▶ _TASK DIRECTIONS_:
Scan the entries for the word "Chews". Every line that has it should be copied.

○ ○ ○ ○ ○ ○ ○

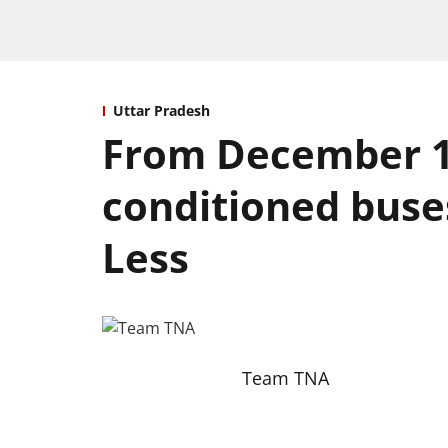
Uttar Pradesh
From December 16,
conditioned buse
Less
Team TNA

○ ○ ○ ○ ○ ○ ○

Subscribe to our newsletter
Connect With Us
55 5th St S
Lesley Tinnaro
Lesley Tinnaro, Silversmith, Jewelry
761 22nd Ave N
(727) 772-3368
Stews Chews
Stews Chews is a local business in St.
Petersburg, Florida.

○ ○ ○ ○ ○ ○ ○

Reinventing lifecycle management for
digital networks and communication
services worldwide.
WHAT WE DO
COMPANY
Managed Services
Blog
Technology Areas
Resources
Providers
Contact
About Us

○ ○ ○ ○ ○ ○ ○

▶ _RESPONSE AREA_:
Stews Chews
Stews Chews is a local business in St.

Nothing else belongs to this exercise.